⟨

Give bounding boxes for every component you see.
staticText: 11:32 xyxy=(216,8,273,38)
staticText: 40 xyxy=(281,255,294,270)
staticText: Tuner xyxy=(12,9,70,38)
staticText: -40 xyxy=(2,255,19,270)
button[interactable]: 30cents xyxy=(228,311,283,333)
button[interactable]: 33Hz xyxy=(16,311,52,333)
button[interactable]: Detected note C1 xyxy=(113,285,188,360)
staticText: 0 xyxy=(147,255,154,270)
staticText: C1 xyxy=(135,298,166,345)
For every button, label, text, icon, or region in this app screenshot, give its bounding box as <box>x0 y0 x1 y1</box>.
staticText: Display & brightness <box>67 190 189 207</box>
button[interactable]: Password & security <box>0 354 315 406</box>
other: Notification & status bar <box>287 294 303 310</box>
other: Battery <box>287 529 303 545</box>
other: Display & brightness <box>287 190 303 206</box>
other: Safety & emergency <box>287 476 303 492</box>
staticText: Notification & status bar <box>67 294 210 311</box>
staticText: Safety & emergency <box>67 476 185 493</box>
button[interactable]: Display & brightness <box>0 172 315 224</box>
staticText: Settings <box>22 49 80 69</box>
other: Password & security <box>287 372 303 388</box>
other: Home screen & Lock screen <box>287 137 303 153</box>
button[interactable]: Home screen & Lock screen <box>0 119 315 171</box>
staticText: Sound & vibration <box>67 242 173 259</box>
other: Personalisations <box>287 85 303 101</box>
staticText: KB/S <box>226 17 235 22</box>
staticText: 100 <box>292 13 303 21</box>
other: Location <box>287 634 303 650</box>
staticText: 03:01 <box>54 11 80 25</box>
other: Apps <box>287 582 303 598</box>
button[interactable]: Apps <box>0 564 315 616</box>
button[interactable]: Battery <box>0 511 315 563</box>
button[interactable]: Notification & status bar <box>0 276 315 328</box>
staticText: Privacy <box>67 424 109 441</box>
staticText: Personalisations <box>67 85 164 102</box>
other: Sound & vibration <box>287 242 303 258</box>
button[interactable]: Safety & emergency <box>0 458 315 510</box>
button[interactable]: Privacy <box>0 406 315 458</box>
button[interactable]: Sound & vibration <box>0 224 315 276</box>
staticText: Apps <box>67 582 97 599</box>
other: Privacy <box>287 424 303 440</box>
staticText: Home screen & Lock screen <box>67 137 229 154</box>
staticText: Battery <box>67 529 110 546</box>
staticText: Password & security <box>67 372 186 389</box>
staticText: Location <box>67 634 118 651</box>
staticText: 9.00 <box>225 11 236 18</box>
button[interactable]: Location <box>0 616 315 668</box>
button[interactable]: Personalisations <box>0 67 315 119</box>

⟩
⟨

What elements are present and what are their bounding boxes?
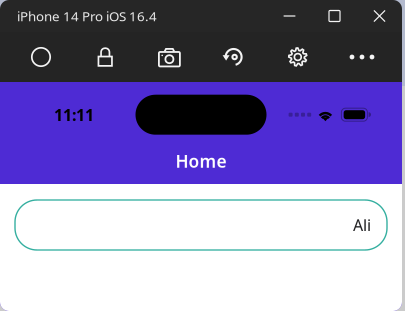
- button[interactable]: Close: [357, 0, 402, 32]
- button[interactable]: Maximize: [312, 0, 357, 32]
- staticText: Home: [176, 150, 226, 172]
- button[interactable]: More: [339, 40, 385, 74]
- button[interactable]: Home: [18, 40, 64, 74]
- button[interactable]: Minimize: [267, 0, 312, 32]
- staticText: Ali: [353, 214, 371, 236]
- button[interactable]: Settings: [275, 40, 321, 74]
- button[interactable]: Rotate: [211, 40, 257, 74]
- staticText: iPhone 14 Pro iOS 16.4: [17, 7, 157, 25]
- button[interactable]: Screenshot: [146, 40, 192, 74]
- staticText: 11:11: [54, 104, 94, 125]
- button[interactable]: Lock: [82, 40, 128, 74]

⟩

▸ THE PROBLEM
Filter this listing and copy only the lines holding the word "vibration".

▸ SOLUTION TO THIS PROBLEM
staticText: Sound & vibration <box>67 242 173 259</box>
other: Sound & vibration <box>287 242 303 258</box>
button[interactable]: Sound & vibration <box>0 224 315 276</box>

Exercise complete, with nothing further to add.